Dinilai Merugikan Petani, Beberapa Warga Datangi Kantor Camat Jambesari Minta Petugas Ulu Ulu Air Desa Pengarang Dicopot
BONDOWOSO, -Baru-baru ini Menteri Koordinator Bidang Pangan Zulkifli Hasan dalam keterangan pers usai rapat koordinasi terbatas (RAKORTAS) menjelaskan, upaya pemerintah untuk mewujudkan swasembada pangan antara lain optimalisasi jaringan irigasi dan pompanisasi, efisiensi dan deregulasi pupuk bersubsidi, pemberdayaan penyuluh pertanian dan perikanan, hingga penguatan Penyaluran Cadangan Pangan Pemerintah (CPP). Untuk itu sangat dibutuhkan semangat kerja dari petugas pembagi air yang terampil dan profesional sehingga dapat menjalankan tugas dan kewajibannya dengan baik dan ikhlas melayani petani, dengan begitu kebutuhan air para petani dapat tercukupi.

Hal itu berbanding terbalik sebagaimana dialami Sutikno 47 tahun warga RT.02 Dusun Gajas Desa Pengarang Kecamatan Jambesari Darus Sholah Kabupaten Bondowoso Jawa Timur.
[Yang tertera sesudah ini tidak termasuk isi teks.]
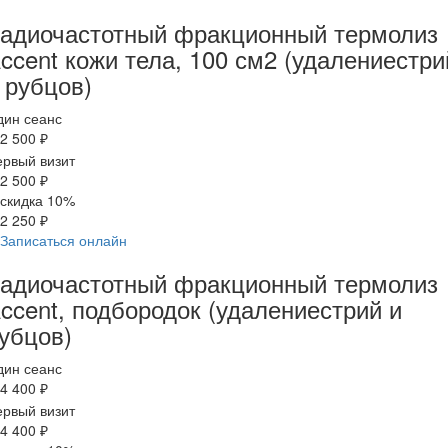
адиочастотный фракционный термолиз
ccent кожи тела, 100 см2 (удалениестри
 рубцов)
дин сеанс
2 500 ₽
рвый визит
2 500 ₽
скидка 10%
2 250 ₽
Записаться онлайн
адиочастотный фракционный термолиз
ccent, подбородок (удалениестрий и
убцов)
дин сеанс
4 400 ₽
рвый визит
4 400 ₽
Didampingi sang istri dan beberapa orang warga dirinya menyampaikan keluhan yang dialami beberapa bulan terakhir dan mengaku dihambat dalam memperoleh aliran air tanah sawah oleh oknum petugas pembagi air inisial MY yang tak lain juga warga desa pengarang, sehingga tidak bisa bercocok tanam selama dua kali musim.
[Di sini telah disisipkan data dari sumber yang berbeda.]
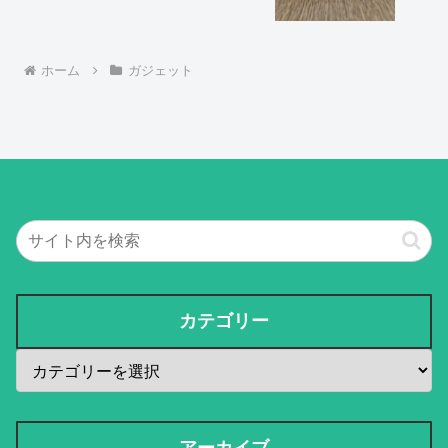
ホーム
ガジェット
カテゴリー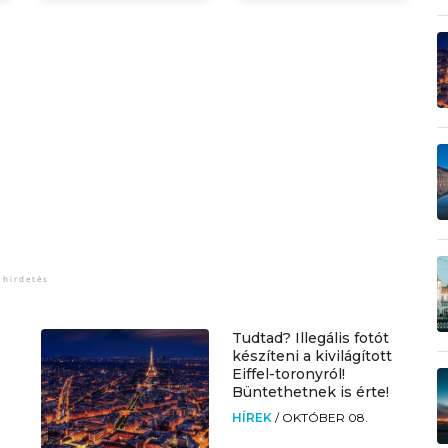
Tudtad? Illegális fotót
készíteni a kivilágított
Eiffel-toronyról!
Büntethetnek is érte!
HÍREK
/
OKTÓBER 08.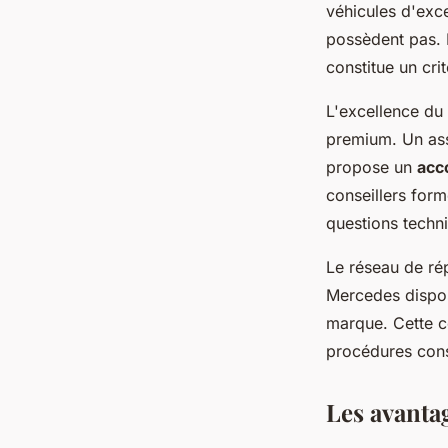
véhicules d'exc
possèdent pas. 
constitue un cri
L'excellence du 
premium. Un ass
propose un
acc
conseillers form
questions techn
Le réseau de rép
Mercedes dispose
marque. Cette co
procédures const
Les avanta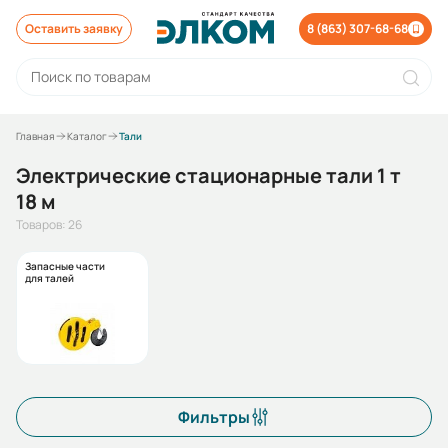
Оставить заявку
8 (863) 307-68-68
Главная
Каталог
Тали
Электрические стационарные тали 1 т
18 м
Товаров: 26
Запасные части
для талей
Фильтры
Setiba di kantor Camat Jambesari yang saat itu ditemui oleh Sekretaris Kecamatan (SEKCAM) yang akrab disapa Ari Wisada, Sutikno menyampaikan kekecewaannya atas sikap ulu ulu air inisial MY yang menurutnya selama dua kali musim tak bisa bercocok tanam di tanah sawah miliknya, bukan tanpa alasan bahwa Sutikno mengaku pernah mengadukan hal tersebut ke Kepala Desa Pengarang, akan tetapi setelah berjalan sekian lama tak kunjung ada jawaban, sehingga timbul kecurigaan atas dugaan sikap ulu ulu air yang tidak pro rakyat tersebut. Dampak dari tidak mendapat aliran air dan tidak bisa menanami selama dua kali musim tanam Sutikno mengaku terjadi problem serius dalam hal kebutuhan ekonomi keluarganya dan diperkirakan mengalami kerugian hingga mencapai puluhan juta rupiah. Diakhir pertemuan Ari Wisada berjanji akan menyampaikan keluhan Pak Sutikno ke pimpinannya, yakni Camat Jambesari Darus Sholah Kabupaten Bondowoso.
Pengakuan lain yang disampaikan oleh Sutikno bahwa dirinya bertekad untuk menempuh jalur hukum guna mencari keadilan dengan cara melaporkan hal tersebut ke Kepolisian Resort Bondowoso. Dirinya berharap agar pihak Polres Bondowoso dapat segera menindak lanjuti dan melakukan penyelidikan terhadap perkara yang telah di laporkan tersebut serta dapat segera diusut hingga tuntas.